(Provided entries):
....................

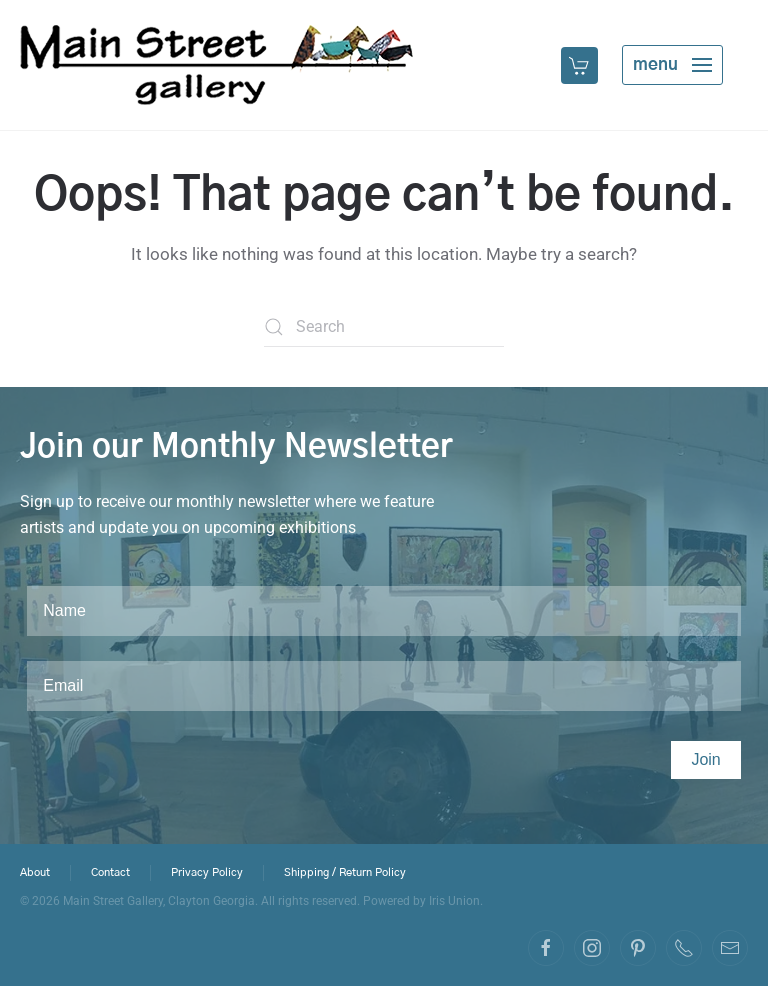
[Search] (384, 327)
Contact (110, 874)
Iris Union (454, 901)
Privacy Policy (207, 874)
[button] (581, 65)
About (35, 874)
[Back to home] (216, 65)
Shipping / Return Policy (345, 874)
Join (705, 759)
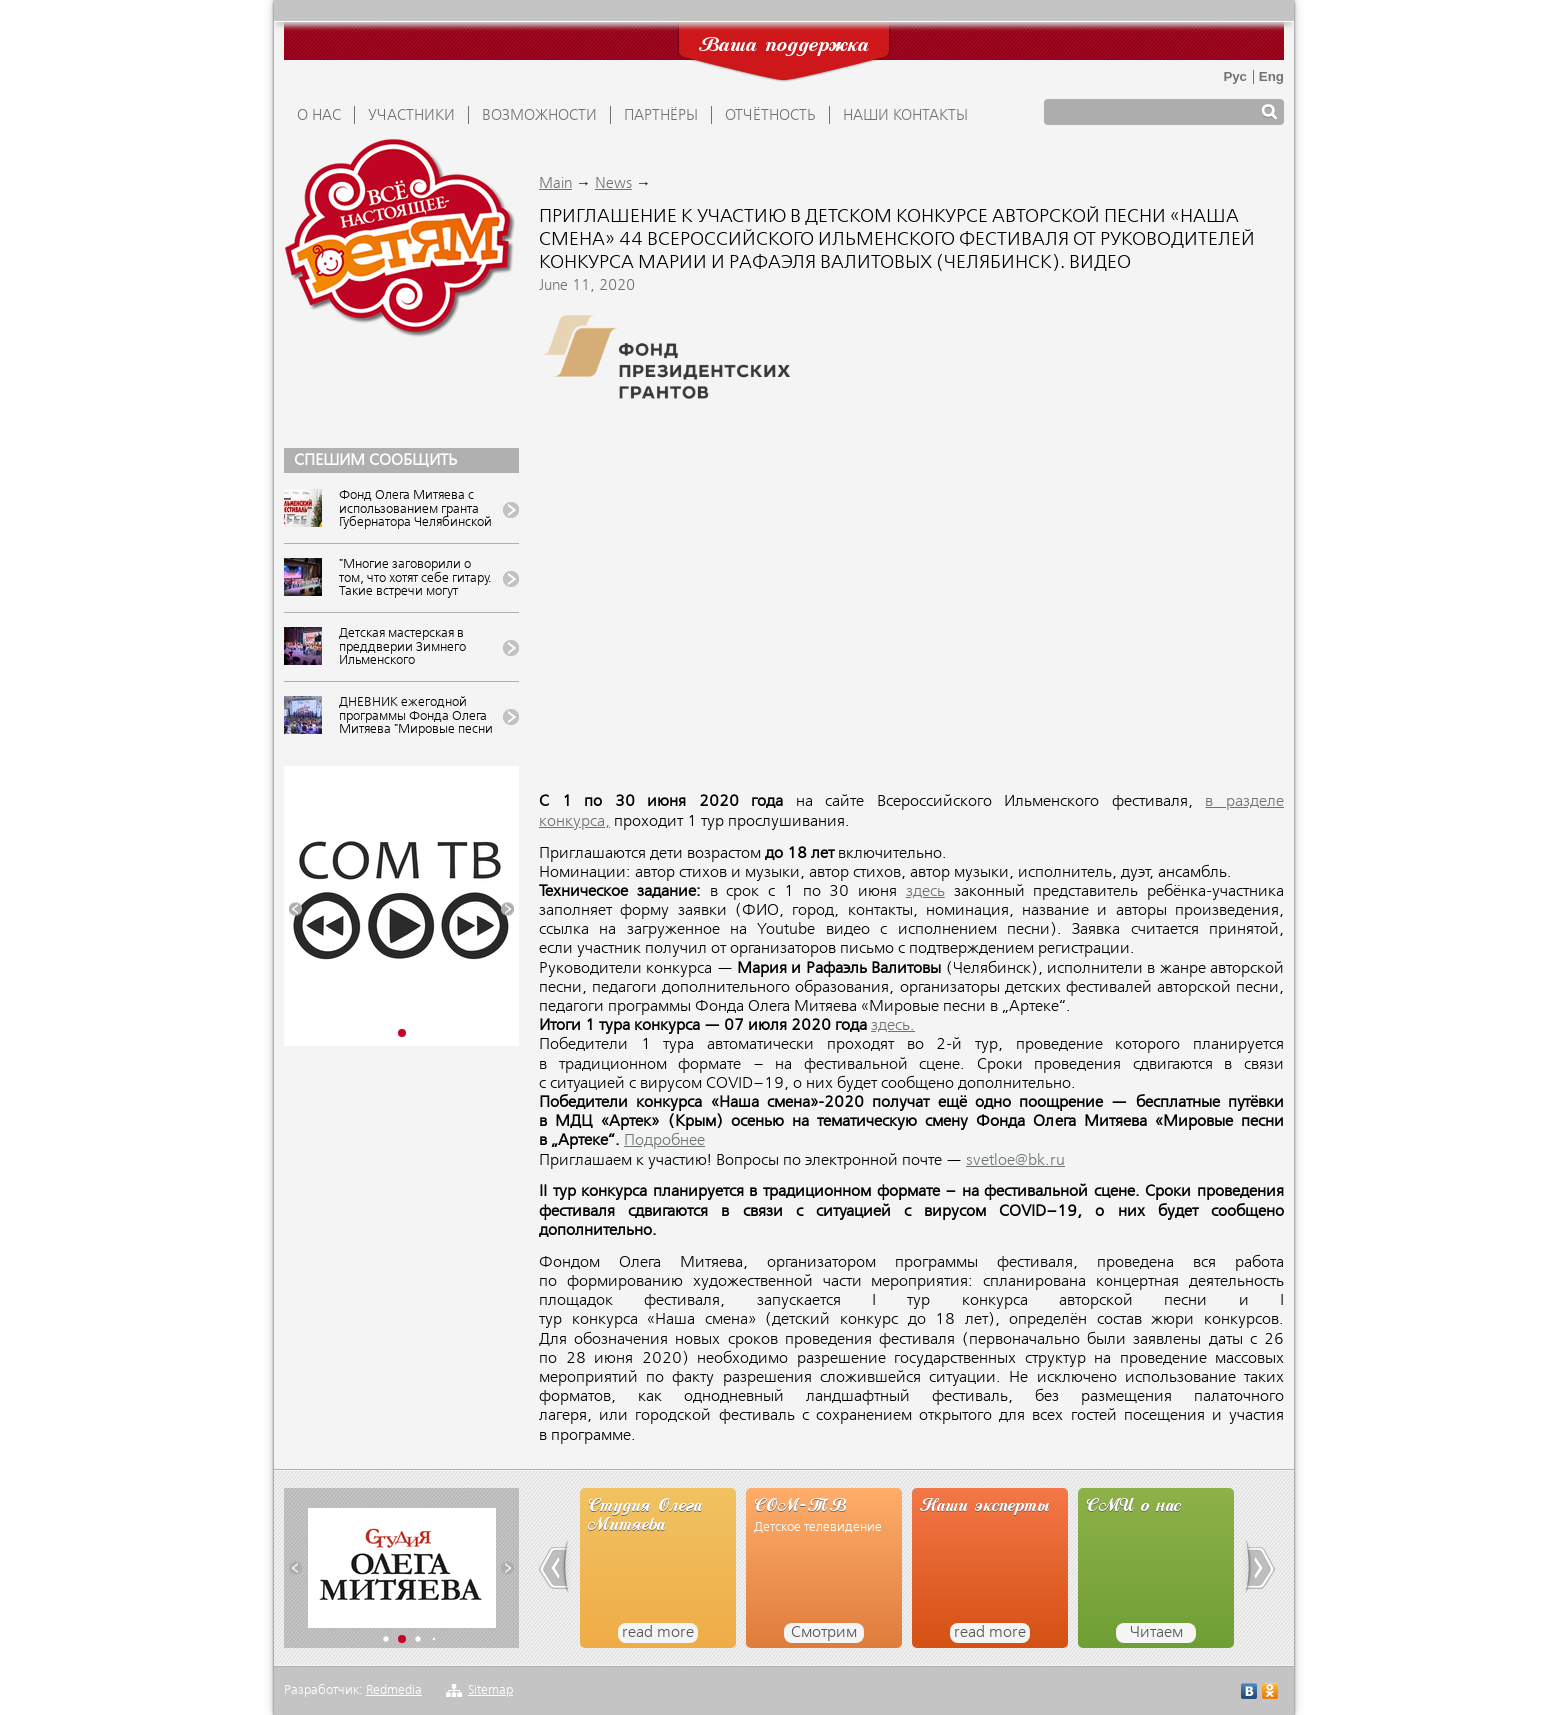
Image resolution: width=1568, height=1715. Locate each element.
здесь (925, 892)
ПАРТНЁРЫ (661, 116)
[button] (295, 909)
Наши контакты (905, 116)
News (613, 184)
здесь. (893, 1026)
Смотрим (824, 1633)
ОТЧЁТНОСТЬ (770, 116)
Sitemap (490, 1690)
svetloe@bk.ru (1015, 1161)
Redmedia (394, 1690)
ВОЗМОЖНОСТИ (539, 116)
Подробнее (664, 1141)
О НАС (319, 116)
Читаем (1156, 1633)
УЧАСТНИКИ (411, 116)
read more (658, 1633)
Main (555, 184)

....................

Only the pictures are to be left out; restate everything else in the listing word for word.

(Exercise response):
[Search] (384, 327)
Contact (110, 874)
Iris Union (454, 901)
Privacy Policy (207, 874)
[button] (581, 65)
About (35, 874)
[Back to home] (216, 65)
Shipping / Return Policy (345, 874)
Join (705, 759)
Image resolution: width=1568, height=1715. Locate each element.
здесь (925, 892)
ПАРТНЁРЫ (661, 116)
[button] (295, 909)
Наши контакты (905, 116)
News (613, 184)
здесь. (893, 1026)
Смотрим (824, 1633)
ОТЧЁТНОСТЬ (770, 116)
Sitemap (490, 1690)
svetloe@bk.ru (1015, 1161)
Redmedia (394, 1690)
ВОЗМОЖНОСТИ (539, 116)
Подробнее (664, 1141)
О НАС (319, 116)
Читаем (1156, 1633)
УЧАСТНИКИ (411, 116)
read more (658, 1633)
Main (555, 184)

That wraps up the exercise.